Thursday, July 06, 2006

Final Brooklynite Online Now; NY Sun Gloats About Brooklyn Magazine Failures

The third and final issue of the Brooklynite, which has folded, is currently online and has some interesting Brooklyn stories worth a look, as did its first two print issues. It saddens us that Brooklynite couldn't make a go of it, but reminds us that publishing real, paper magazines is a tough business.

The NY Sun, meanwhile, uses news of this wonderful magazine's demise to draw a basic conclusion that it's impossible to successfully publish a magazine in Brooklyn and to take some digs at the borough in general. In fact, the paper gloats in a very aggravating way. Here's a taste:
Just last summer, Brooklyn had a whole stack of glossy magazines devoted to chronicling the borough's supposed renaissance. Since then, all of those magazines have run out of money, and today, the only one still standing is the Brooklyn Rail, a nonprofit that gets most of its operational budget through arts grants.

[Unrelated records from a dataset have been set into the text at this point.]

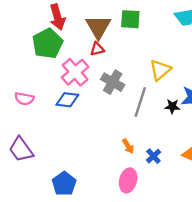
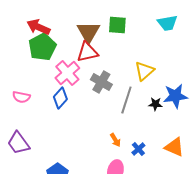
red arrow: (57, 17) -> (38, 27), moved, turned 130
red triangle: (97, 49) -> (87, 52), size x1.6
blue diamond: (67, 100) -> (60, 98), turned -55

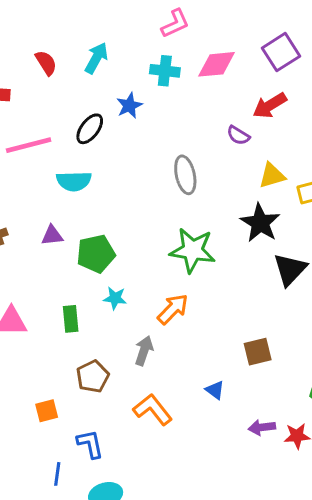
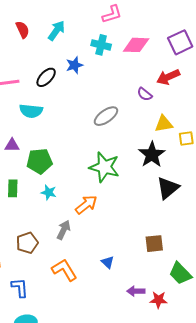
gray ellipse: (185, 175) -> (106, 116), turned 60
green rectangle: (71, 319) -> (13, 188), moved
brown square: (258, 352) -> (154, 244), moved

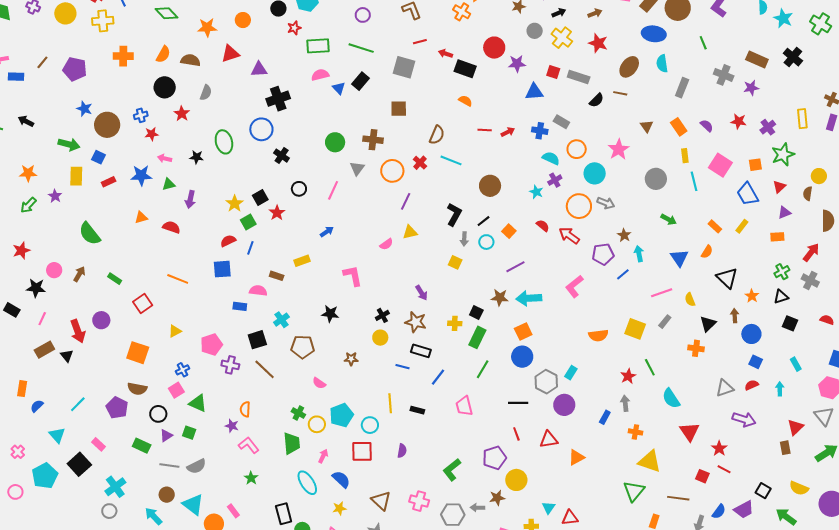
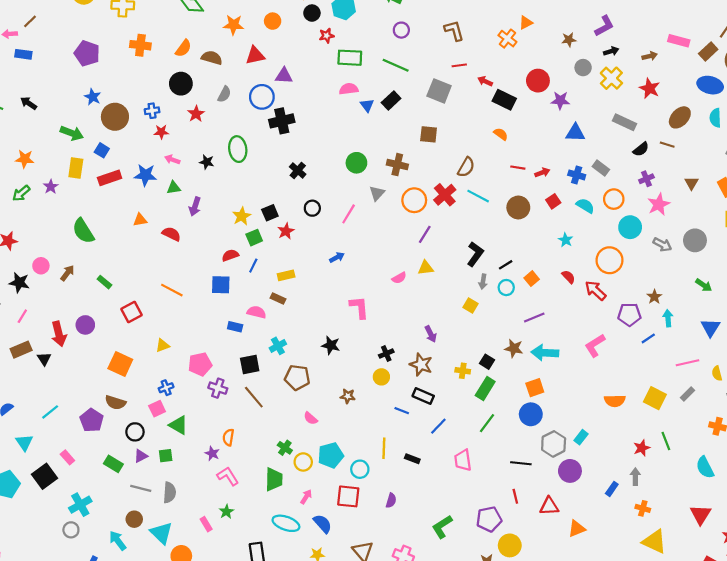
brown line: (42, 62) -> (30, 21), moved
red square: (553, 72) -> (553, 201), moved, turned 32
black cross: (278, 99) -> (282, 121), moved
blue circle: (261, 129) -> (262, 97), moved
red cross: (420, 163) -> (445, 195), size x1.5
purple cross: (555, 180) -> (646, 179), moved
red rectangle: (109, 182) -> (110, 178), size x1.5
brown circle: (490, 186) -> (518, 207), moved
gray arrow: (606, 203) -> (662, 245), moved
yellow rectangle: (302, 261) -> (286, 275), moved
cyan semicircle: (671, 398) -> (705, 467), moved
green square: (189, 433) -> (166, 456), turned -32
gray semicircle: (197, 466) -> (170, 493), turned -66
cyan ellipse: (307, 483) -> (286, 523), turned -45
pink rectangle: (233, 511) -> (206, 524), moved

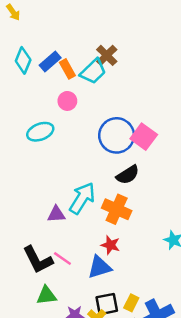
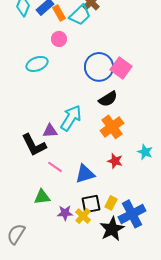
orange cross: (117, 209) -> (112, 127), moved, turned 30
red star: (110, 245) -> (115, 161), moved
black L-shape: (38, 260) -> (34, 145), moved

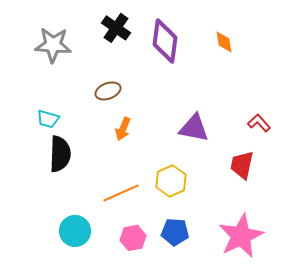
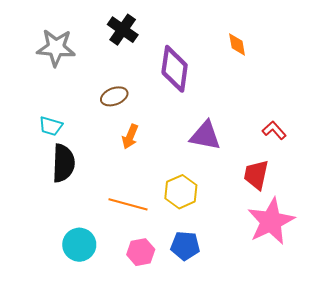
purple diamond: (165, 41) -> (175, 69), moved
orange line: (121, 193) -> (128, 204), turned 39
pink star: (241, 236) -> (271, 221), moved

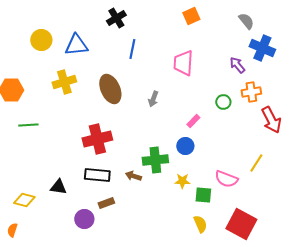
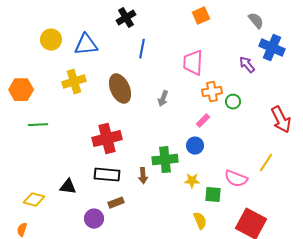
orange cross: (251, 92) -> (212, 92), moved
brown arrow: (133, 176) -> (143, 176), turned -112
yellow semicircle: (200, 224) -> (200, 221), moved

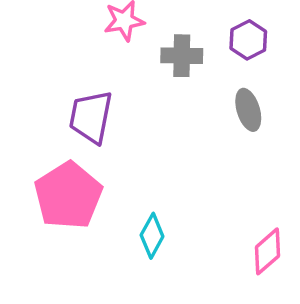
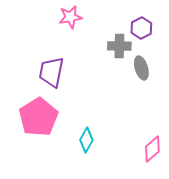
gray cross: (182, 56) -> (119, 46), moved

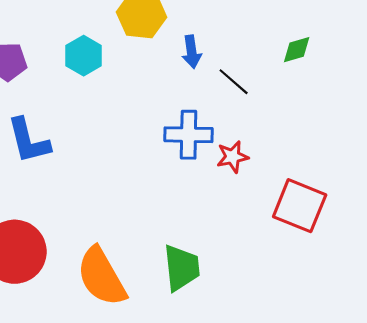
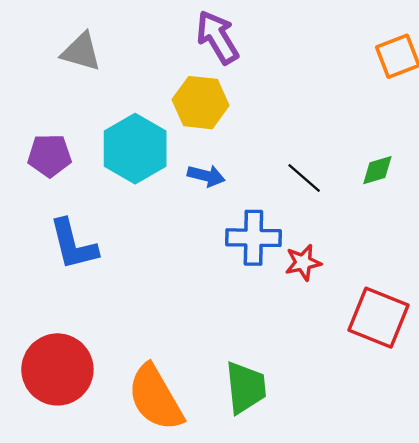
green diamond: (297, 50) -> (377, 170), moved
blue arrow: (192, 52) -> (206, 176), moved, turned -68
cyan hexagon: (84, 56) -> (135, 149), size x1.5

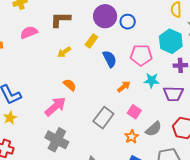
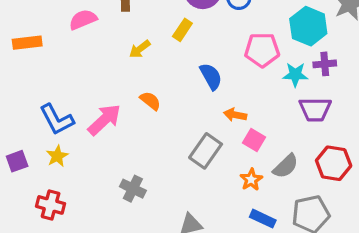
blue semicircle: (110, 59) -> (211, 76), moved
cyan star: (152, 80) -> (295, 75), moved
orange arrow: (124, 87) -> (235, 115), moved, turned -128
pink arrow: (55, 107) -> (104, 120), moved
gray cross: (57, 140) -> (133, 189), size x0.7

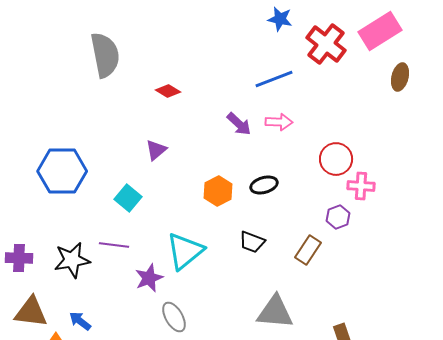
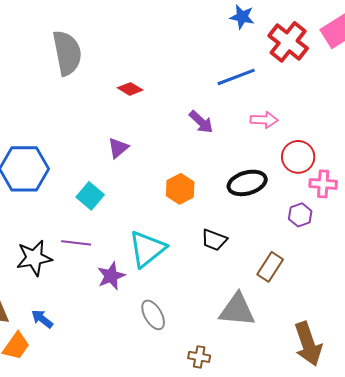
pink arrow: (279, 122) -> (264, 120), moved
black ellipse: (264, 185) -> (247, 183), moved, size x1.4
brown rectangle: (308, 250) -> (270, 267), moved
gray ellipse: (174, 317) -> (153, 315), moved

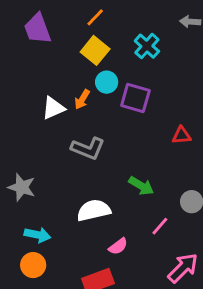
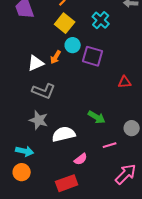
gray L-shape: (88, 148) -> (44, 91), moved
gray star: (22, 187) -> (39, 120), moved
pink line: (160, 226) -> (110, 145), turned 32

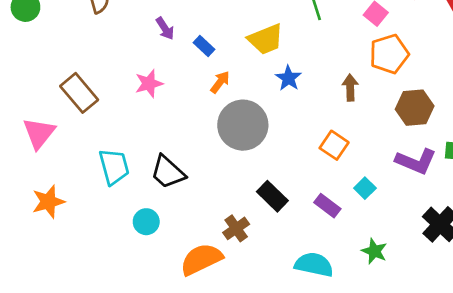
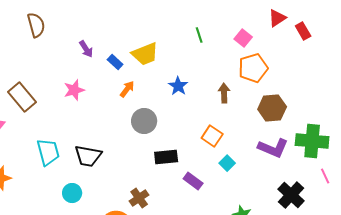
yellow trapezoid: (266, 39) -> (145, 54), moved
gray circle: (243, 125) -> (144, 121), size x0.7
black trapezoid: (168, 172) -> (88, 156), turned -32
cyan square: (365, 188) -> (227, 163), moved
black rectangle: (272, 196) -> (166, 157), moved, turned -50
purple rectangle: (327, 206) -> (193, 181), moved

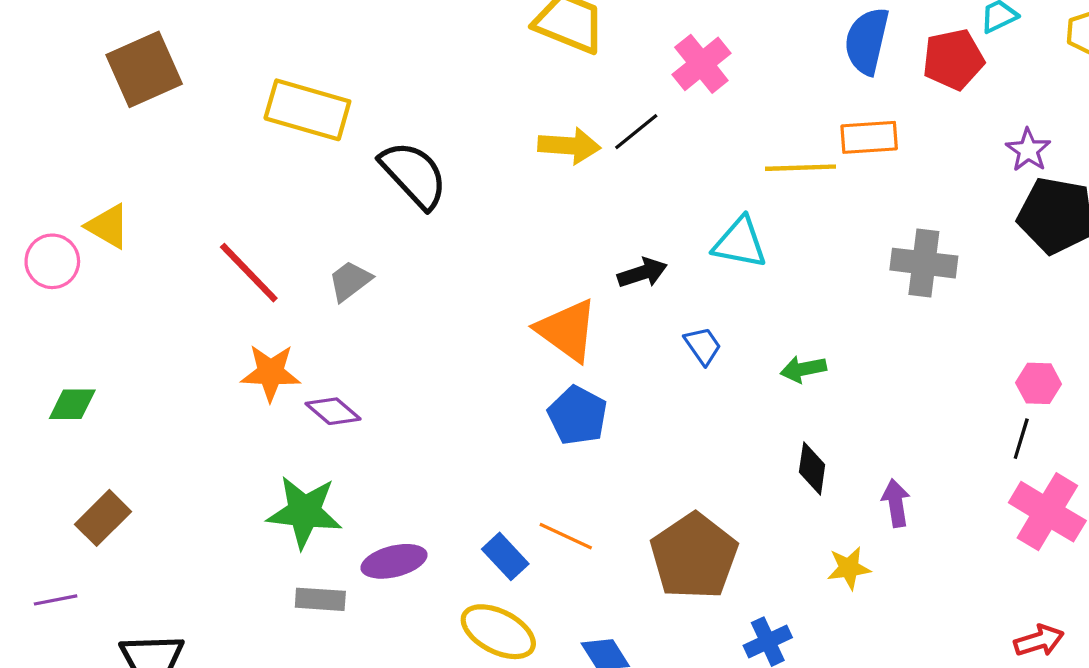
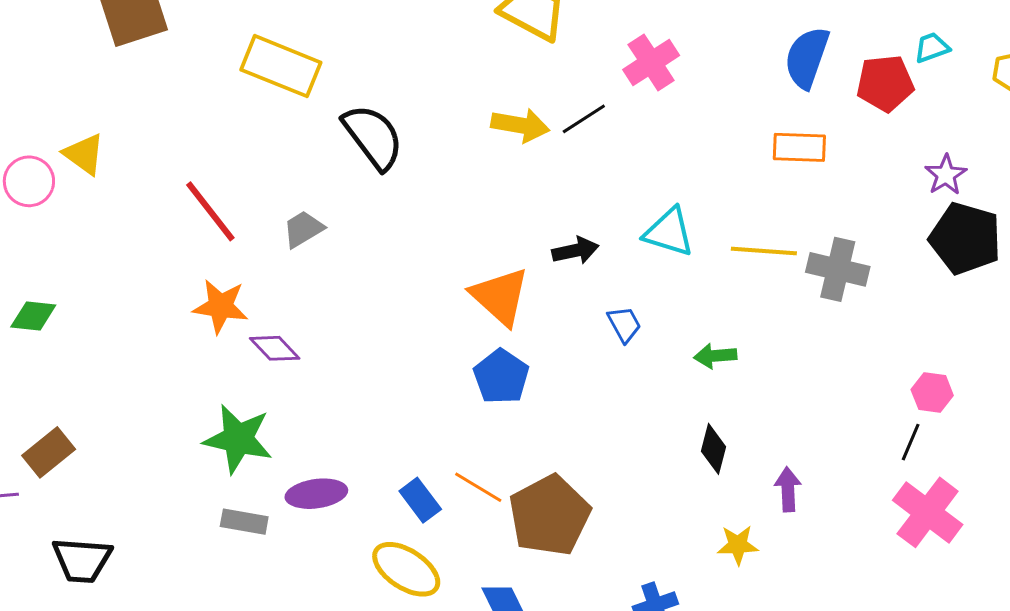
yellow line: (801, 168) -> (764, 251), moved
brown rectangle: (103, 518) -> (49, 452), moved
brown pentagon: (694, 556) -> (549, 515), moved

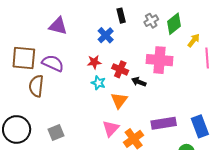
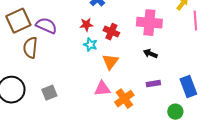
brown square: (24, 58) -> (18, 21), turned -30
black arrow: (139, 82) -> (150, 54), moved
purple rectangle: (164, 123) -> (153, 84), size x0.6
pink triangle: (111, 128) -> (102, 89), turned 42

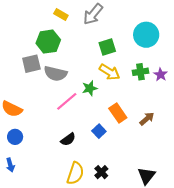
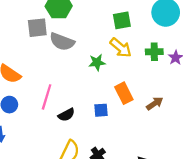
pink line: (67, 101) -> (47, 97), moved, turned -40
blue square: (99, 131) -> (101, 110), turned 32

The latest to fold is the Brooklynite, a free, glossy quarterly that has called it quits after just one year due to lack of funds. Until a few months ago, the editor, Daniel Treiman, had been planning to publish a third issue, but financial woes forced him to shelve the project and instead settle for posting online the material already written.

The Brooklynite joins a graveyard full of other failed Brooklyn magazines, including NRG, the self-proclaimed "Pulse of Brooklyn," which ceased print publication last year; BKLYN Magazine, a lifestyle book that went on indefinite hiatus last month, and Brooklyn Bridge Magazine, a general-interest periodical that folded in 2000.
In addition to the "supposed renaissance" jab, the writer goes on to call Brooklyn "quite provincial," before offering a fairly cogent explanation of why it's hard to make a financial go of publishing a magazine in Brooklyn. Of course, one might add that the fundamentals of the publishing business say that it's hard to make a go of publishing any magazine and that a publisher needs to have very deep pockets and be prepared to sustain years of losses before turning a profit.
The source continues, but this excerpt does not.